## Exercise details
Please copy each line of the data that includes the string "Share".

## Data to process
=== Begin Enclosure ===
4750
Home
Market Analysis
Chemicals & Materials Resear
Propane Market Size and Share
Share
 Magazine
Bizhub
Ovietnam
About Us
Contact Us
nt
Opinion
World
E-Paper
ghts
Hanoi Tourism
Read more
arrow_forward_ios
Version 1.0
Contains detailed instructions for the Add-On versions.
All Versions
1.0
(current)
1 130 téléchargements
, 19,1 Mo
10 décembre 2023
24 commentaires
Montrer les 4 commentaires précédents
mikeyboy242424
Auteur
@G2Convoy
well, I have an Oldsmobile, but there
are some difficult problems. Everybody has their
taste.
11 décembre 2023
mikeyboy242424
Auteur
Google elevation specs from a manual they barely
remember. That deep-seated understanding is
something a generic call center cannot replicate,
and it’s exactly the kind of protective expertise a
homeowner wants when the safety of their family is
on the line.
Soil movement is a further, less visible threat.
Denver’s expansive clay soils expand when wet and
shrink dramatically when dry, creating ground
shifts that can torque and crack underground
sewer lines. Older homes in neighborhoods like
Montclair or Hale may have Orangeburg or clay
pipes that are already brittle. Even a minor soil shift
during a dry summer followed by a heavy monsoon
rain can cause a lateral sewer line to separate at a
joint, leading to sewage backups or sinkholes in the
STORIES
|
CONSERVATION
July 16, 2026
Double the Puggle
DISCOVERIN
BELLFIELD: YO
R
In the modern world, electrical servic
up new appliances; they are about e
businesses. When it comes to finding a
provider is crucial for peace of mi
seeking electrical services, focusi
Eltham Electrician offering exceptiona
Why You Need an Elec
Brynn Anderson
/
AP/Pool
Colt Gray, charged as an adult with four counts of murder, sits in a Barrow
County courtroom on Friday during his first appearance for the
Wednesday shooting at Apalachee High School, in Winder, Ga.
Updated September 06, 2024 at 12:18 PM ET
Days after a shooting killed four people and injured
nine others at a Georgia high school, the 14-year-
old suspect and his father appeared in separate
=== End Enclosure ===
## Written solution
Propane Market Size and Share
Share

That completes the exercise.